Personal information
- Full name: Thomas Henry Staunton Brown
- Date of birth: 3 September 1896
- Place of birth: Dennistoun, Scotland
- Date of death: 1973 (aged 76)
- Place of death: County Durham, England
- Height: 5 ft 10 in (1.78 m)
- Position(s): Outside left

Senior career*
- Years: Team / Apps / (Gls)
- 1914–191?: Darlington
- 191?–1919: Close Works
- 1919: Portsmouth / 5 / (0)
- 1919–19??: Spennymoor United
- Norwich City / 30 / (1)
- 1920–1921: Brighton & Hove Albion
- 1921–1922: Cardiff City / 2 / (0)
- 1922–1923: Bristol City / 8 / (0)
- 1923–1924: South Shields / 20 / (1)
- 1924–1925: Luton Town / 15 / (0)
- 1925–19??: Poole
- Jarrow
- Ashington / 0 / (0)

= Tommy Brown (footballer, born 1896) =

Scottish footballer (1896–1973)

Thomas Henry Staunton Brown (3 September 1896 – 1973) was a Scottish professional footballer who made 59 appearances in the English Football League playing as an outside left for Brighton & Hove Albion, Cardiff City, Bristol City, South Shields and Luton Town.

==Life and career==
Brown was born in 1896 in Dennistoun, Glasgow, the first child of George Brown, an engine fitter, and his wife Nellie. The family moved to England and settled in the Darlington area of County Durham, where Brown attended Haughton-le-Skerne School. By 1911, the 14-year-old Brown was an apprentice engine fitter in a locomotive works.

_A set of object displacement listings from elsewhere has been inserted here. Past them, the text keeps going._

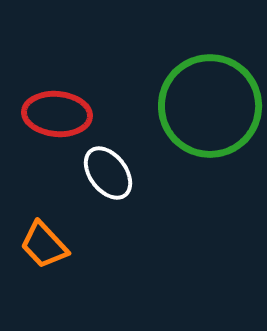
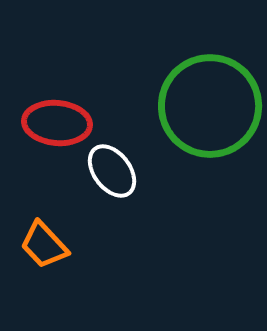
red ellipse: moved 9 px down
white ellipse: moved 4 px right, 2 px up
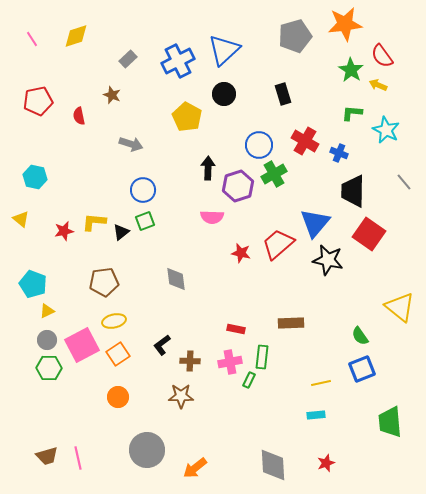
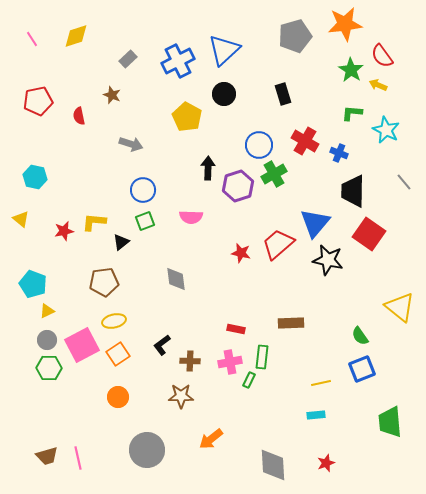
pink semicircle at (212, 217): moved 21 px left
black triangle at (121, 232): moved 10 px down
orange arrow at (195, 468): moved 16 px right, 29 px up
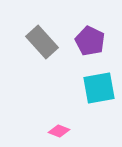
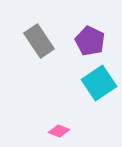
gray rectangle: moved 3 px left, 1 px up; rotated 8 degrees clockwise
cyan square: moved 5 px up; rotated 24 degrees counterclockwise
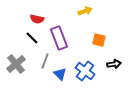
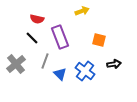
yellow arrow: moved 3 px left
purple rectangle: moved 1 px right, 1 px up
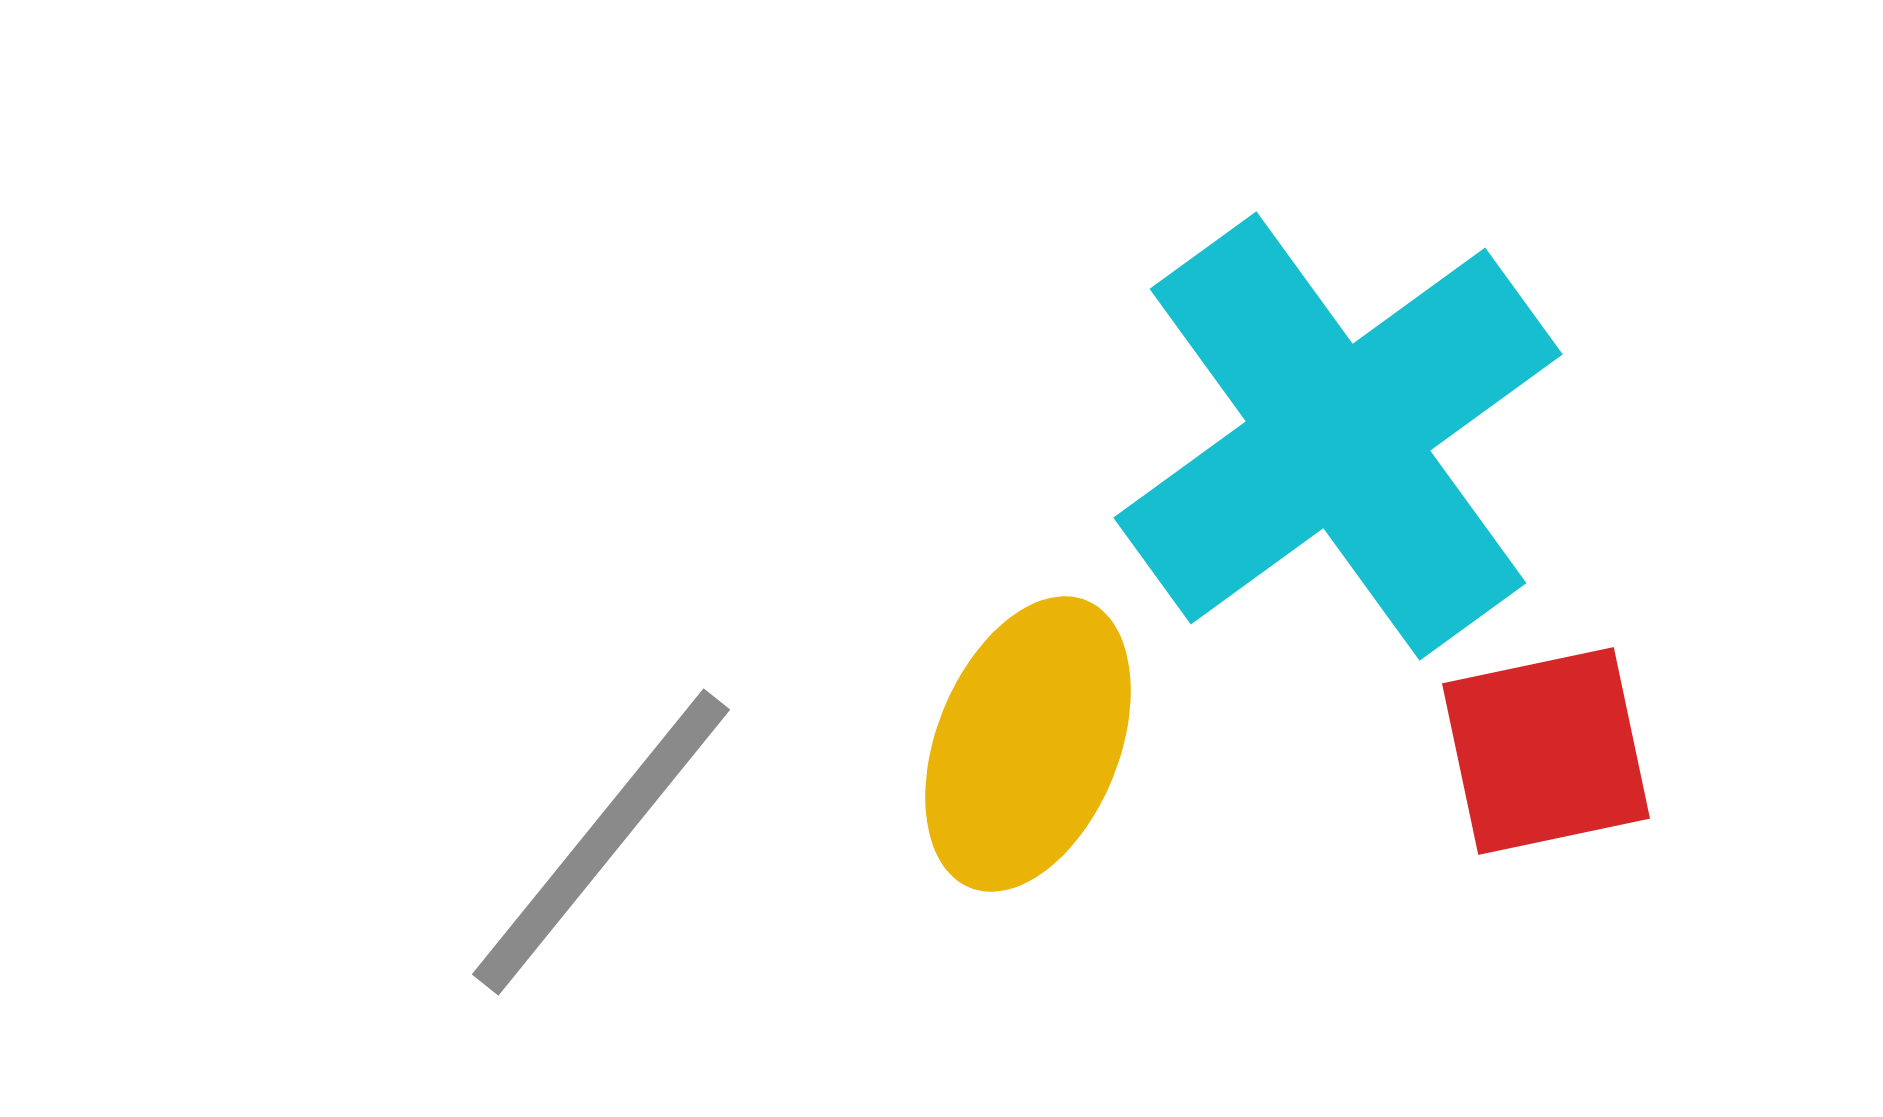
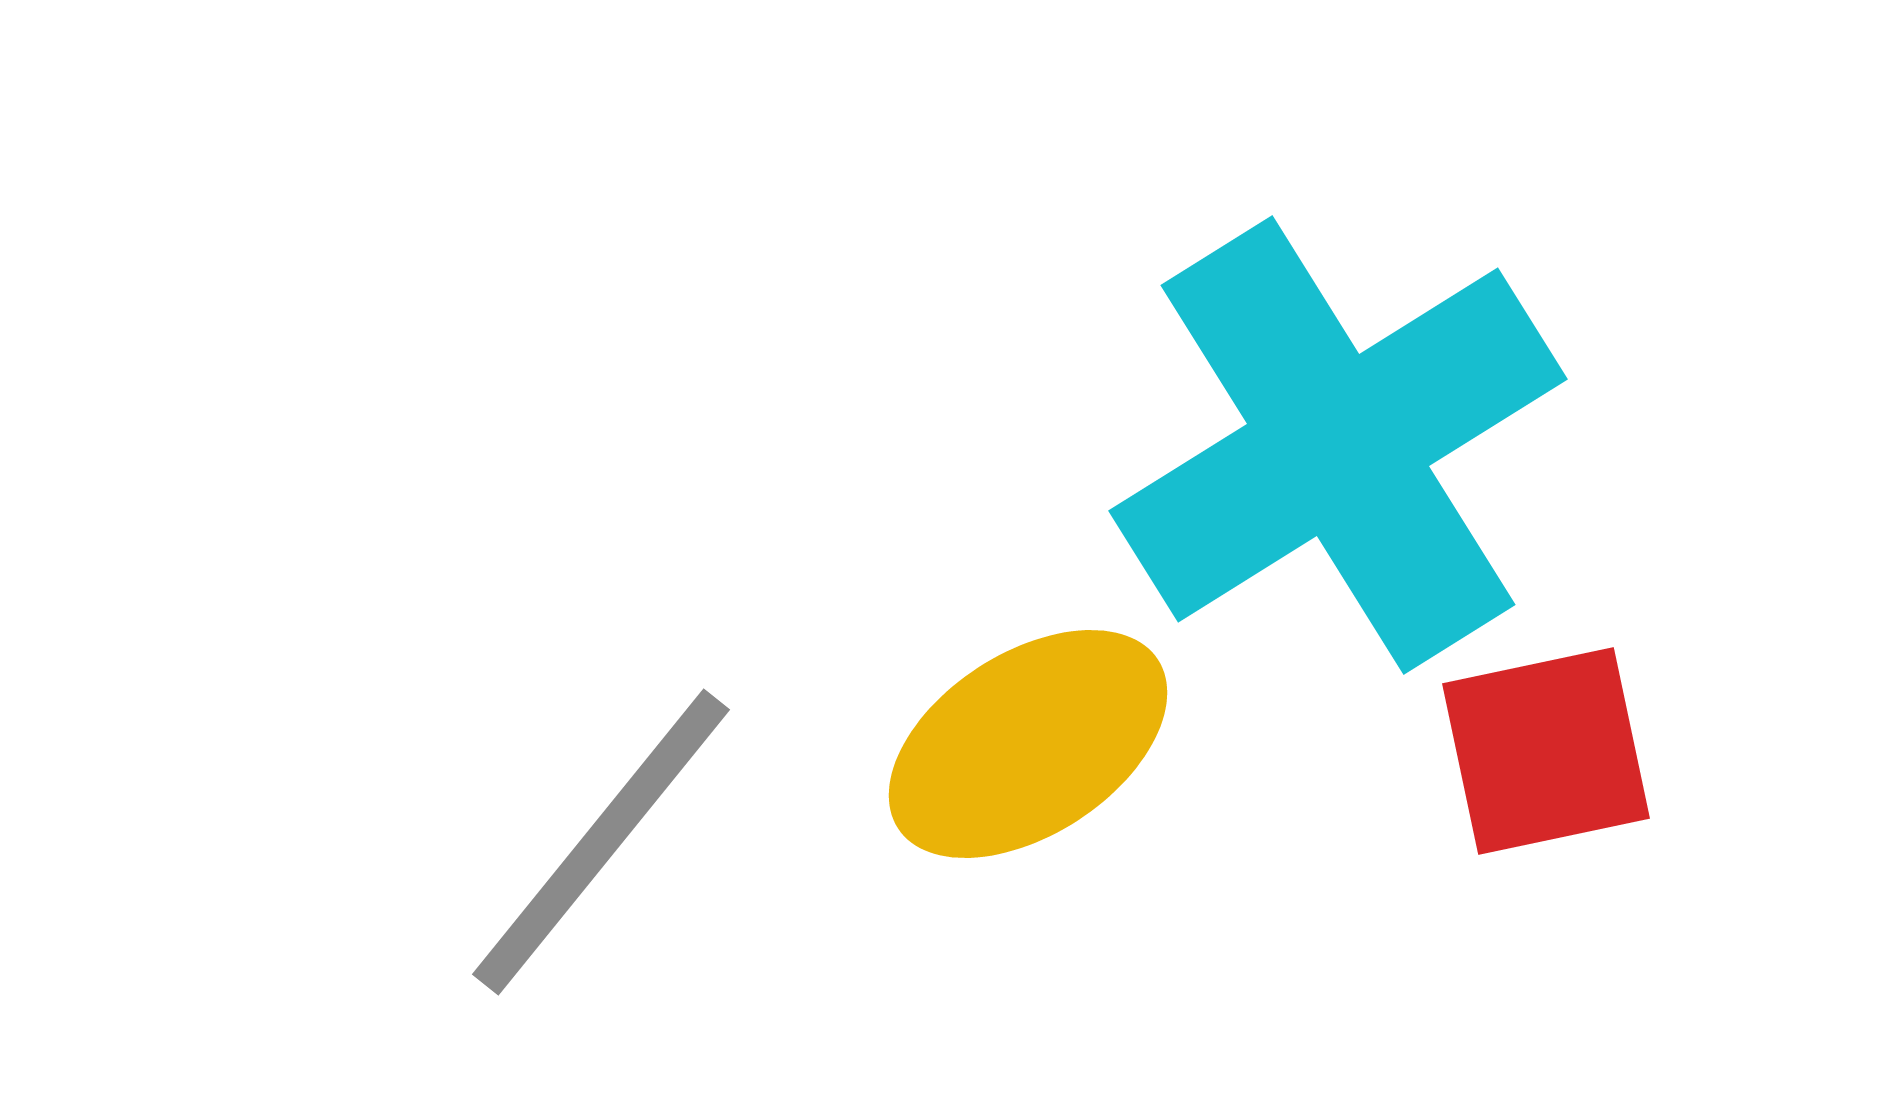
cyan cross: moved 9 px down; rotated 4 degrees clockwise
yellow ellipse: rotated 35 degrees clockwise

Brown was on the books of North-Eastern League club Darlington in 1914. When football resumed after the First World War, he played for the Close Works team before signing for Portsmouth, for which he made five Southern League appearances in the early part of the 1919–20 season. After even briefer spells with Spennymoor United of the North-Eastern League and Norwich City of the Southern, all on an amateur basis, Brown turned professional with Brighton & Hove Albion in January 1920. He went straight into their Southern League team, and kept his place for the first couple of months of the inaugural season of the Football League Third Division, but was displaced by Zach March and released at the end of that season.

For Cardiff City, Brown made two First Division appearances in early September 1921, failed to impress, and was dropped in favour of Jack Evans and not picked again. He made eight appearances as Bristol City won the 1922–23 Third Division South title, and then joined South Shields, where he played regularly in the Second Division for the first three months of the season. He was then left out for three months, and finished the season with 20 appearances and what proved to be his only Football League goal, the equaliser in a 1–1 draw with Bristol City on 26 April 1924, scored off the underside of the crossbar. Brown ended his Football League career with Luton Town before returning to non-league football with Poole of the Western League. He then returned to the North-Eastern League with Jarrow and Ashington, but did not appear in the latter's Football League side.

The 1939 Register finds Brown living with his wife, Emma, and four children in Billingham and working as a foreman fitter in the coke ovens. Brown died in 1973; his death at the age of 76 was registered in the Durham area in the first quarter of that year.